Table of Contents List of Topics

Baseball Links

Baseball in Literature

Baseball in Literature

In the novel Shoeless Joe, W.P. Kinsella writes of baseball's effect on people:

  "They'll walk out to the bleacher and sit in shirtsleeves in the
  perfect evening, or they'll find they have reserved seats
  somewhere in the grandstand or along one of the baselines -
  wherever they sat when they were children and cheered their
  heroes, in whatever park it was, whatever leaf-shaded town in
  Maine, or Ohio, or California. They'll watch the game, and it will
  be as if they have knelt in front of a faith healer or dipped
  themselves in the magic waters where a saint once rose like a
  serpent and cast benedictions to the wind like peach petals...

  "I don't have to tell you that the one constant through all the years
  has been baseball. America has been erased like a blackboard,
  only to be rebuilt and then erased again. But baseball has
  marked the time with America has rolled by like a procession of
  steamrollers. It is the same game that Moonlight Graham played
  in 1905. It is a living part of history... It continually reminds us of
  what once was..."

In the screen adaptation of Kinsella's book, Field of Dreams, Phil Alden Robinson takes the concept on step further:

  "It reminds us of all that once was good, and that could be again.
  Oh people will come, Ray. People will most definitely come."

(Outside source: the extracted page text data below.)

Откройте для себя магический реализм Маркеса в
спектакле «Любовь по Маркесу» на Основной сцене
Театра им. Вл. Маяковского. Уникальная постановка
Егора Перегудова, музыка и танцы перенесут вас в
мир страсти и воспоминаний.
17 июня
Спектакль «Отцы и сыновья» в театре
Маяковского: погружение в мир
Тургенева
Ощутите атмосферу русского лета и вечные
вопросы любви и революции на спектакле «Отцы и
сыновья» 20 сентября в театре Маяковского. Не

Baseball. Constant and timeless. What is it about baseball that lends itself to myth and legend? Why do so many of us identify with these heroes - fictional and real? There is something magical about it.

Its universal themes permeate literature and popular culture. In good times it is our national pastime. In bad times it is our national distraction. A reminder that no matter how bad things get, no matter how much things change, there is hope. There is always baseball.